La gauche en déroute

Pedro Nuno Santos

Le grand perdant de ce scrutin est le Partido Socialista, dirigé par Pedro Nuno Santos. Avec 23,38 % des voix et 58 sièges, le PS perd 20 députés par rapport à 2024. Cette défaite, largement anticipée dès les premières projections, a provoqué la démission du leader socialiste dès le soir du vote, dans une salle quasi vide, marquée par le silence et la déception.

Le Bloco de Esquerda tombe à un seul député, la CDU recule à 3 sièges, et le PAN conserve un unique représentant. Seul Livre tire son épingle du jeu à gauche avec 6 élus.

Le nouveau Parlement portugais

resultats elections 2025
Parti / Coalition% des voixSièges
AD (centre-droit)32,72 %86
PS (socialistes)23,38 %58
Chega (extrême droite)22,56 %58
Iniciativa Liberal5,53 %9
Livre4,20 %6
CDU (PCP + Verts)3,03 %3
PSP, CDS-PP, PPM0.62 %3
Bloco de Esquerda2,00 %1
PAN1,36 %1
Autres5
Total100 %230

Une participation en hausse : regain démocratique ou mobilisation stratégique ?
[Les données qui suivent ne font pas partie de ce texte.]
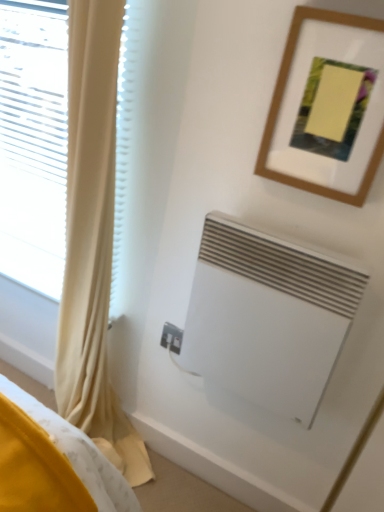 Question: Which direction should I rotate to look at white plastic electric outlet at lower center?

Choices:
 (A) left
 (B) right

Answer: (A)

Question: Is white plastic electric outlet at lower center positioned before yellow fabric curtain at left?

Choices:
 (A) no
 (B) yes

Answer: (A)

Question: From the image's perspective, is white plastic electric outlet at lower center on yellow fabric curtain at left?

Choices:
 (A) no
 (B) yes

Answer: (A)

Question: Is white plastic electric outlet at lower center completely or partially outside of yellow fabric curtain at left?

Choices:
 (A) yes
 (B) no

Answer: (A)

Question: Considering the relative sizes of white plastic electric outlet at lower center and yellow fabric curtain at left in the image provided, is white plastic electric outlet at lower center shorter than yellow fabric curtain at left?

Choices:
 (A) no
 (B) yes

Answer: (B)

Question: From the image's perspective, is white plastic electric outlet at lower center below yellow fabric curtain at left?

Choices:
 (A) yes
 (B) no

Answer: (A)

Question: Can you confirm if white plastic electric outlet at lower center is thinner than yellow fabric curtain at left?

Choices:
 (A) no
 (B) yes

Answer: (B)

Question: From the image's perspective, is yellow fabric curtain at left on top of white matte air conditioning at lower right?

Choices:
 (A) yes
 (B) no

Answer: (A)

Question: Is the position of yellow fabric curtain at left less distant than that of white matte air conditioning at lower right?

Choices:
 (A) yes
 (B) no

Answer: (A)

Question: From the image's perspective, does yellow fabric curtain at left appear lower than white matte air conditioning at lower right?

Choices:
 (A) yes
 (B) no

Answer: (B)

Question: Is the surface of yellow fabric curtain at left in direct contact with white matte air conditioning at lower right?

Choices:
 (A) yes
 (B) no

Answer: (B)

Question: Can you confirm if yellow fabric curtain at left is wider than white matte air conditioning at lower right?

Choices:
 (A) no
 (B) yes

Answer: (B)

Question: Can you confirm if yellow fabric curtain at left is smaller than white matte air conditioning at lower right?

Choices:
 (A) no
 (B) yes

Answer: (A)

Question: Is wooden picture frame at upper right positioned behind white matte air conditioning at lower right?

Choices:
 (A) yes
 (B) no

Answer: (B) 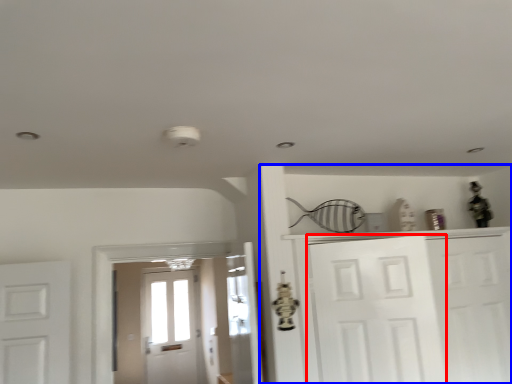 Question: Among these objects, which one is farthest to the camera, door (highlighted by a red box) or dresser (highlighted by a blue box)?

Choices:
 (A) door
 (B) dresser

Answer: (B) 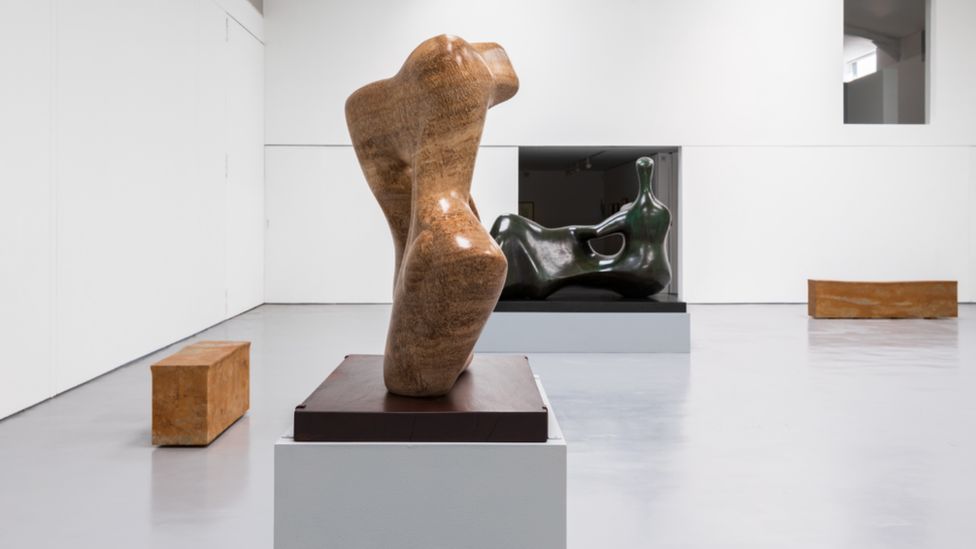 Image resolution: width=976 pixels, height=549 pixels. Find the location of `brown sculpture in the foreground`. brown sculpture in the foreground is located at coordinates (428, 156). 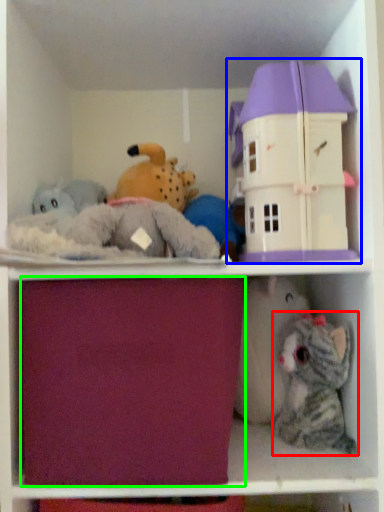 Question: Which object is positioned closest to toy (highlighted by a red box)? Select from toy (highlighted by a blue box) and drawer (highlighted by a green box).

Choices:
 (A) toy
 (B) drawer

Answer: (A) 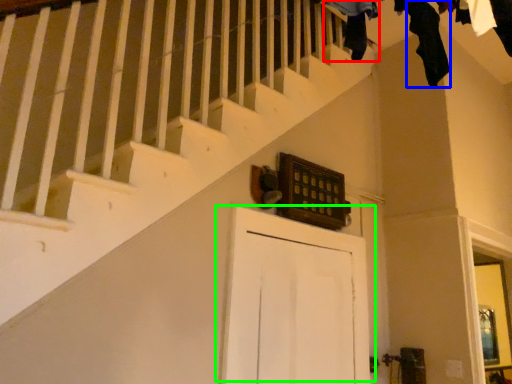 Question: Considering the real-world distances, which object is closest to clothing (highlighted by a red box)? clothing (highlighted by a blue box) or door (highlighted by a green box).

Choices:
 (A) clothing
 (B) door

Answer: (A) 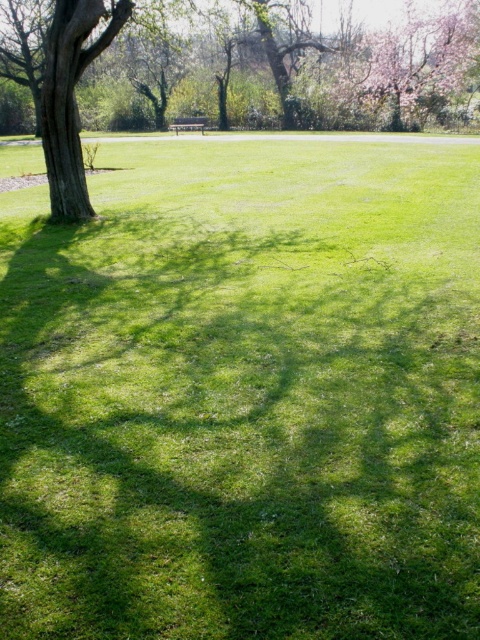 How far apart are green leafy tree at left and wooden park bench at center?

6.85 meters

Can you confirm if green leafy tree at left is smaller than wooden park bench at center?

Actually, green leafy tree at left might be larger than wooden park bench at center.

At what (x,y) coordinates should I click in order to perform the action: click on green leafy tree at left. Please return your answer as a coordinate pair (x, y). The image size is (480, 640). Looking at the image, I should click on (352, 65). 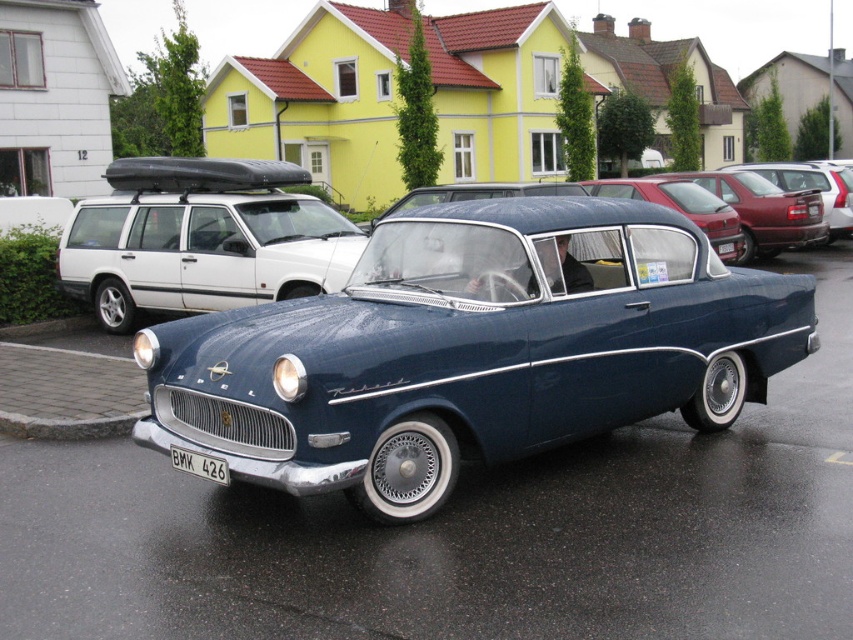 Is point (729, 184) closer to camera compared to point (734, 240)?

No, (729, 184) is further to viewer.

What do you see at coordinates (763, 211) in the screenshot? I see `metallic blue sedan at center` at bounding box center [763, 211].

Is point (775, 253) closer to viewer compared to point (604, 182)?

No, (775, 253) is further to viewer.

Where is `metallic blue sedan at center`? The height and width of the screenshot is (640, 853). metallic blue sedan at center is located at coordinates (763, 211).

Consider the image. Is metallic blue sedan at center above matte red station wagon at right?

No, metallic blue sedan at center is not above matte red station wagon at right.

Can you confirm if metallic blue sedan at center is smaller than matte red station wagon at right?

Indeed, metallic blue sedan at center has a smaller size compared to matte red station wagon at right.

I want to click on metallic blue sedan at center, so click(x=763, y=211).

This screenshot has width=853, height=640. What do you see at coordinates (763, 211) in the screenshot?
I see `metallic blue sedan at center` at bounding box center [763, 211].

Avec une abstention à 35,67 %, les élections de 2025 affichent la participation la plus élevée depuis 1995. Un signal positif après des décennies de déclin, même s’il reste encore loin du niveau de 1975 (91 %). Le vote anticipé, notamment en transit, a atteint des niveaux record avec plus de 333.000 électeurs concernés.

Ce regain d’engagement peut s’expliquer par la forte polarisation du scrutin, la médiatisation des scandales, ou encore la volonté de contrer la progression de l’extrême droite.

Et maintenant ? Les scénarios de gouvernabilité

Le Portugal entre dans une phase d’incertitude institutionnelle. Le président Marcelo Rebelo de Sousa devra consulter les partis pour nommer un Premier ministre disposant d’un soutien suffisant au Parlement. La tâche s’annonce délicate, car aucune coalition naturelle ne semble en mesure d’atteindre la majorité absolue.

Les options probables sont :

  • Un gouvernement minoritaire AD + Iniciativa Liberal : fragile, mais cohérent idéologiquement
  • Un blocage parlementaire avec impossibilité de voter le programme de gouvernement
  • Une législature courte, menacée de dissolution en cas d’impasse prolongée

Un tournant politique pour le Portugal

Ce scrutin marque un changement d’ère. Le bipartisme qui structurait la démocratie portugaise depuis 1976 semble brisé. L’extrême droite s’impose comme une force durable. La gauche entre dans une phase de recomposition. Et le centre-droit, même vainqueur, reste suspendu à des équilibres parlementaires instables.

Dans les prochains jours, c’est l’arithmétique et la volonté de dialogue entre les forces élues qui décideront du visage du futur gouvernement portugais. Pour Luís Montenegro, le défi est immense. Et le Portugal entre dans une nouvelle phase politique, plus fragmentée, plus incertaine… mais peut-être aussi plus représentative.